TO THE MARKETPLACE LISTING AGREEMENT
DESCRIPTION OF THE PRODUCT
All products listed on the Dynamic Channels Marketplace, posted by the Listing Partner.
Listing Partner shall pay Dynamic Channels a Margin or Referral Fee in the amount of the % agreed by Listing Partner and Dynamic Channels for relevant Products and Services of Listing Partner sold by Listing Partner from direct referrals by Dynamic Channels from the Marketplace or by Partner and Affiliates referred to Listing Partner by Dynamic Channels.
Listing Partner will make available to Dynamic Channels and Affiliate Marketers, at zero cost or at other costs as agreed, education on the Products:
Listing Partner will pay the amounts noted below for the additional listings:
Basic Listing Posting Fee – First Product Posted is FREE of listing fee.
Additional Product Posting Fee – at the rates agreed
TO THE MARKETPLACE LISTING AGREEMENT
Dynamic Channels will engage in efforts and investments to actively market and sell the Products through the Dynamic Channels Marketplace (https://www.dynamicchannels.expert/marketplaces) and the Affiliate Marketers licensed by it. These efforts typically include the following:
a. List the Product in the on the Marketing site and in the e-commerce order entry system of the Dynamic Channels Marketplace.
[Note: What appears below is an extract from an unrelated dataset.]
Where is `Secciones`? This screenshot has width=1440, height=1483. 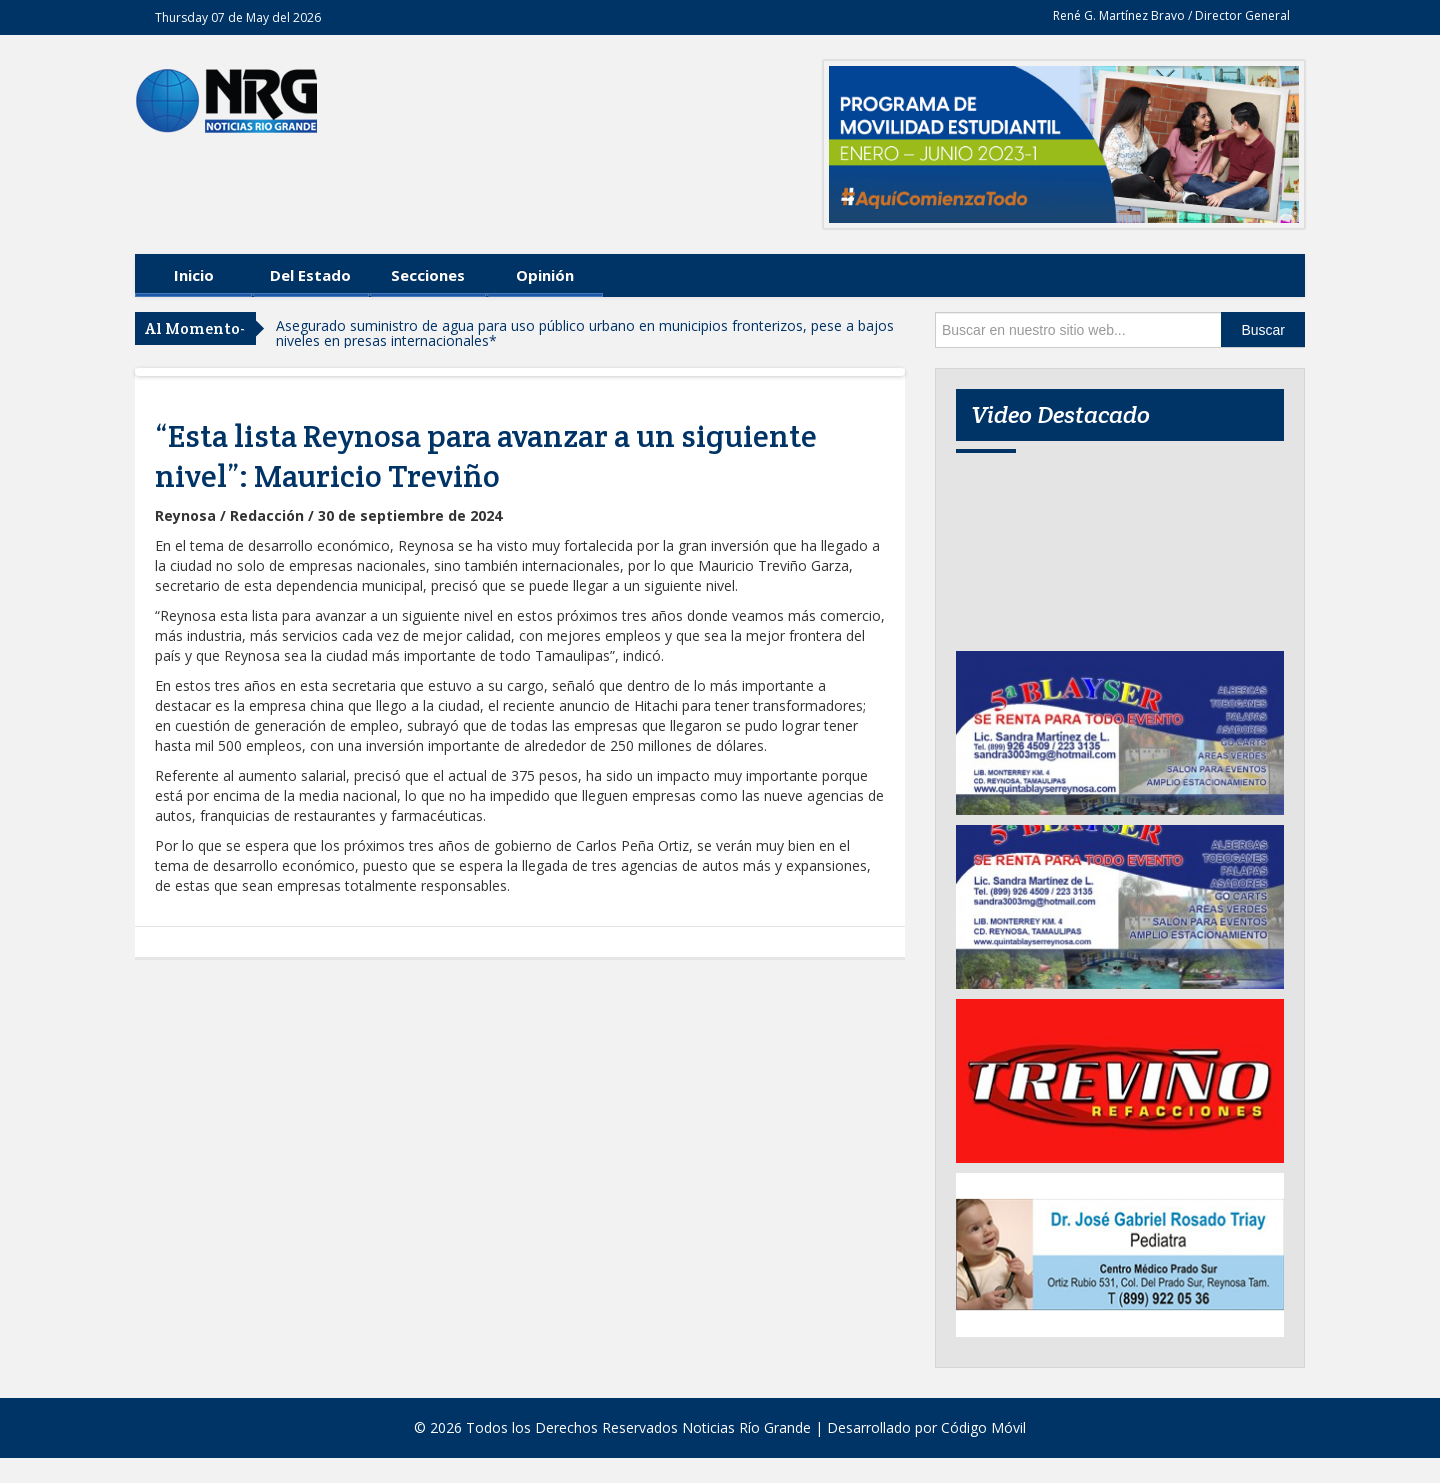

b. Review and vet the marketing material to ensure they meet the standards of the Dynamic Channels Marketplace.
c. At Dynamic Channels' option and election, provide support for additional marketing campaigns to promote the Products to the Dynamic Channels Marketplace target market.
d. At Dynamic Channels' option and election, inform, through e-mail notification, the Dynamic Channels Marketplace representatives and End Users of the availability of the Product.